Friday, May 21, 2010

Vegas Vacation, Part II

No matter where I go, I like to make new friends. For a while, my best friends at the Prairie Band Casino just north of Topeka were a group of dwarves who spent their days Bustin’ Barrels. I was also lucky enough to be invited to the Village People Party on several occasions, and got to experience Lobstermania as well. But the problem with casino friends is that they’re never faithful.

(Uncompensated plug: The Prairie Band Casino is really a very nice set-up. The layout is open, the staff is friendly, the place is well-run, and the slots seem looser than most. The Three Fires restaurant has very nice steaks, but lots of places in Kansas do that. What really sets it apart is the adjacent hotel, which is unexpectedly opulent and features outdoor hot tubs around burning council fires. A really nice overnight getaway even if you don’t gamble. Very cool.)

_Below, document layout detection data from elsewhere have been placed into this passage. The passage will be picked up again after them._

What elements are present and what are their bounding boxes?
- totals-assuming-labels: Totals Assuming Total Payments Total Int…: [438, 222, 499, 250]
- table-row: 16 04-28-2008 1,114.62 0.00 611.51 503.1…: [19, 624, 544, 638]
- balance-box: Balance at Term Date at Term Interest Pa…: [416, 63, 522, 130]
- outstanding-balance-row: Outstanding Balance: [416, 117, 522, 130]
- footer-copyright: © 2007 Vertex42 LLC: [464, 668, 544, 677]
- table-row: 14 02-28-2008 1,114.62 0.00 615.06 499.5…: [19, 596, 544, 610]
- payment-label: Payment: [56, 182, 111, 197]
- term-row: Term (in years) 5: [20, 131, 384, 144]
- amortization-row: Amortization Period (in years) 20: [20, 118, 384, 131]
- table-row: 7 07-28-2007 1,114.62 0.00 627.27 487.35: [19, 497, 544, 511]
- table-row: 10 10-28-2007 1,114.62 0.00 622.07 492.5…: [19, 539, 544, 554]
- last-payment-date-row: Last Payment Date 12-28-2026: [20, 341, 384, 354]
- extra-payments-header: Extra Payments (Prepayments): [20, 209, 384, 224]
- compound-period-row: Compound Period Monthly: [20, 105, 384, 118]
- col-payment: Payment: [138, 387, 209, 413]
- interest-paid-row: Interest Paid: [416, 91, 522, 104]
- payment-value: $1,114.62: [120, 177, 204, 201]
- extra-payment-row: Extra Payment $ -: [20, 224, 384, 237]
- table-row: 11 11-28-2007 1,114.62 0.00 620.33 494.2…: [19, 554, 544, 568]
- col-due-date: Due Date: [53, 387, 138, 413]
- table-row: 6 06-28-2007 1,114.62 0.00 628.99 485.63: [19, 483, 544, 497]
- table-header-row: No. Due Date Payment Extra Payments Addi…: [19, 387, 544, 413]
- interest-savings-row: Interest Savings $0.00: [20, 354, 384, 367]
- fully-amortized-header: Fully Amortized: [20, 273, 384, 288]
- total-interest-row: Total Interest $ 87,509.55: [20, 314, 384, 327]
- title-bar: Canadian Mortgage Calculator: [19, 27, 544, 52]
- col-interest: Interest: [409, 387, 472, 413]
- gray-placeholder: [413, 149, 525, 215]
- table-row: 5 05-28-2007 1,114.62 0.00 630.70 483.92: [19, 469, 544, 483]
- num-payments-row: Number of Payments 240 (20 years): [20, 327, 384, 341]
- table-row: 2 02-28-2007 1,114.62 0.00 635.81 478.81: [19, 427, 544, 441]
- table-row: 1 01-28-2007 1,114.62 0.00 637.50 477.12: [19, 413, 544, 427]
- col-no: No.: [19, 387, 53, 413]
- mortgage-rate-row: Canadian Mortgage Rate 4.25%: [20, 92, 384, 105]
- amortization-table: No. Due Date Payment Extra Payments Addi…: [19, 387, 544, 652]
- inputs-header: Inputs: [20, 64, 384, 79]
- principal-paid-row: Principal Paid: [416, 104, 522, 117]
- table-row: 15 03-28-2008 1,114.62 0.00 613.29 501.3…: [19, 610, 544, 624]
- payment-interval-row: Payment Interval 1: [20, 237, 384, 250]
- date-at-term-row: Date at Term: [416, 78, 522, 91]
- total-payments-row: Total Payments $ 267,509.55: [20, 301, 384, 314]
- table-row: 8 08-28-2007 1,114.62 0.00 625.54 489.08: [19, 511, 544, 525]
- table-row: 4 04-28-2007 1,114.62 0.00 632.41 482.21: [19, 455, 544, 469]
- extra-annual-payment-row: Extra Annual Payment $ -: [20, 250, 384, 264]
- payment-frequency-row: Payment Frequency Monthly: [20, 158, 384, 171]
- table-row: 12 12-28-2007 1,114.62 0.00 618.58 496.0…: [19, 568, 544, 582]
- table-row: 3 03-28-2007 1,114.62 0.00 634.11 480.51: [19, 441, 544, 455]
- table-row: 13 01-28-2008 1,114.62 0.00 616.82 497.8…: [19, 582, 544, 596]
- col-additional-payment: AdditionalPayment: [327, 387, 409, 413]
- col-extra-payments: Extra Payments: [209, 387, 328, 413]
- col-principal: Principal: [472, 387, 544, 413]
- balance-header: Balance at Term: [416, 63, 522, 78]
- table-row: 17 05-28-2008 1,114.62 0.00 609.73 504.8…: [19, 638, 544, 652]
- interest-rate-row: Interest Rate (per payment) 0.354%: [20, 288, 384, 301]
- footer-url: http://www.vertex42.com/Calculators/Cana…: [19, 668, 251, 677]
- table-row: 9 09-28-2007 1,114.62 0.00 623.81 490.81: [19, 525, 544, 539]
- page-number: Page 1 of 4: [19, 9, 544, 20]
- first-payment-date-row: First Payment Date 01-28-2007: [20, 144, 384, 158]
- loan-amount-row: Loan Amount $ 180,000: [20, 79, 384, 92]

I’m not really much of a gambler, but I’m surely not above dropping a twenty into the penny slots every now and then. That’s how I met The Frog Princess on my first trip to Vegas. The Princess and I have had a thing going on for two years. (The Bride, bless her, is not only understanding of our relationship but in fact encourages me to spend time with The Princess as a way of strengthening our marriage through a mutually enjoyable pastime and stop me from fretting over her shoulder while she plays slots for real…and most often wins.) The Princess Looks like a green Orion slave girl from Star Trek (TOS: The Menagerie) with Jessica Rabbit curves and a somewhat more puffy face. When the reels line up just right, she wiggles her hips, winks at you, and puckers her lips as her generous amphibian bosom heaves, pleading with you. “Spin some more, big boy. Come and get my bonus. Max bet, 100 lines, five credits per line. Go on, take it. You’re a man. Take it from me. Get my bonus. And bring me a big bag of flies.” Which of course you do, because she’s The Princess. You do the single line, one credit bet for the Lady of Wal-Mart. The Princess is royalty.

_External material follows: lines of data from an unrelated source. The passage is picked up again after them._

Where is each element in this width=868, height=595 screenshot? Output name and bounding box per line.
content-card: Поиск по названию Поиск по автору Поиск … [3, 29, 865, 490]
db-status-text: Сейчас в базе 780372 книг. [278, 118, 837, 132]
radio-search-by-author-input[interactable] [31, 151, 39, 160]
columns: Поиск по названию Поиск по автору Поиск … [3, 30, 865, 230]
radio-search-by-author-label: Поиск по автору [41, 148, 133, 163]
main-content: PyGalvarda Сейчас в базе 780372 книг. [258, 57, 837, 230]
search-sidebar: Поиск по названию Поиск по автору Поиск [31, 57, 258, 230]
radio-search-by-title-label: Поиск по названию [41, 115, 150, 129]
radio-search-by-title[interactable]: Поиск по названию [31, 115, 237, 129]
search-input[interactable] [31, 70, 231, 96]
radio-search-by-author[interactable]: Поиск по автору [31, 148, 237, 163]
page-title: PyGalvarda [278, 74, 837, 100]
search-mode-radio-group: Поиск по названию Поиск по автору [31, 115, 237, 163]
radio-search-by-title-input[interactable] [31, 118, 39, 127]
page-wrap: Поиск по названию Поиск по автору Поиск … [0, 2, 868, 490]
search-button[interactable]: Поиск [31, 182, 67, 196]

I will here state for the record that I was unashamedly in love with The Princess. I would spin her dials over and over, shout the word “Princess!” when she herself showed up on the reels, and would stroke the console with a touch reserved for only the most intimate moments when she would grace me with a credit here and there. Even when I was not playing, when I passed her in a casino (she exists in many different casinos, a situation which I can only attribute to her powers over the space-time continuum), I would touch the screen as I walked by and whisper, “Pretty Pretty Princess” or “Princess, I love you,” or some other phrase that would, under any other circumstances, get me a nice healthy dose of Thorazine and an immediate appointment with the psychiatrist of your choice. But this was Las Vegas, where the presence of pole dancers is said to affect the way cards lay out on the blackjack table, so a guy fondling a slot machine is really no news at all.

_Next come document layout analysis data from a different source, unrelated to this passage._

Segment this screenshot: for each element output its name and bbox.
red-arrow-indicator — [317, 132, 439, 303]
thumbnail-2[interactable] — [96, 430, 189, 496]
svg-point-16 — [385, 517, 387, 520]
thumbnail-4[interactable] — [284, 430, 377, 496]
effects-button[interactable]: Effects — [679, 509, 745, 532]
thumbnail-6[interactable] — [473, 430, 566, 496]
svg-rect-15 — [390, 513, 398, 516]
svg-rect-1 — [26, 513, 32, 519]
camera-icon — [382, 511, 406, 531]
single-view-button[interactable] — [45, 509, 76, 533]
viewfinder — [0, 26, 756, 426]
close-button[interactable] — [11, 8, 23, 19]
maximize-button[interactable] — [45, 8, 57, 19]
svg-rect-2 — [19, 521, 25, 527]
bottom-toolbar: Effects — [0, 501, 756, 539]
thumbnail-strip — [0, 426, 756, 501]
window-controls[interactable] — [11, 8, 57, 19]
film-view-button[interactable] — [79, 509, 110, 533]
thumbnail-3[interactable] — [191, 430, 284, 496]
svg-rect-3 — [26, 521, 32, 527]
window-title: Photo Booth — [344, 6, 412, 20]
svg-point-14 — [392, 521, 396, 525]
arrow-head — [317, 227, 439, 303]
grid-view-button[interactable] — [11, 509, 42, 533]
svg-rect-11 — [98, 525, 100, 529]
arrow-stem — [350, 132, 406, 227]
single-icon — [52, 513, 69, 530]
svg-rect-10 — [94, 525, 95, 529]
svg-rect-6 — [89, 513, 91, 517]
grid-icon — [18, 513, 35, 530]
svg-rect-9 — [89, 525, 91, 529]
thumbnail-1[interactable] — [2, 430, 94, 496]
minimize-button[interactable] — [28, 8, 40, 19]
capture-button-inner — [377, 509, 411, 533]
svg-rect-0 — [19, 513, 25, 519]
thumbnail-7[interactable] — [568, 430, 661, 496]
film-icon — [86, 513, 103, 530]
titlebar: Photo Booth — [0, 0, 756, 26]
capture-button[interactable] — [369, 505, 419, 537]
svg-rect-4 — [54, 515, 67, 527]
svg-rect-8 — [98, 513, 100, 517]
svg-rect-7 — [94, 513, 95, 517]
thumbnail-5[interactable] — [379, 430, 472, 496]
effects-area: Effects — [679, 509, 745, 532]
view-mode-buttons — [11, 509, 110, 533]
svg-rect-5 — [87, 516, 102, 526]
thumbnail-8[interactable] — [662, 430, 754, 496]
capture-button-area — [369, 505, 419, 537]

I truly believe, based on results, that for the first two years of my affections The Princess loved me back. But this visit was different. I felt the same, but while she was just as accommodating as always, I could tell something had changed. She would still take me for a spin, but there were no more rewards, no more wiggles, winks, giggles, or grinds. I tried to ask her what was wrong. Did she need time? Did she want commitment? But I never got an answer as my heart slowly fell to pieces, twenty dollars at a time.

I was at a loss. I appealed to Zeus, who had often heard my prayers and responded in a creditable fashion. But the mighty Olympian was no help at all. I made an offering at the altar of Zeus II. I made a repentant pilgrimage to the Palace of Riches. I tried to find myself in the Tiger’s Realm. I spent time watching the Nursing Follies. I even looked to befriend the Dam Lumberjack Beavers. But none could help me lift my despair.

It was later that I saw him. The Frog Prince III. Newer, flashier. More ways to win. Bigger bonuses. And I was still The Lonely Human I.

If you’re reading this, Princess, I still love you. Every time I hear a croak, I think of you. Come back soon.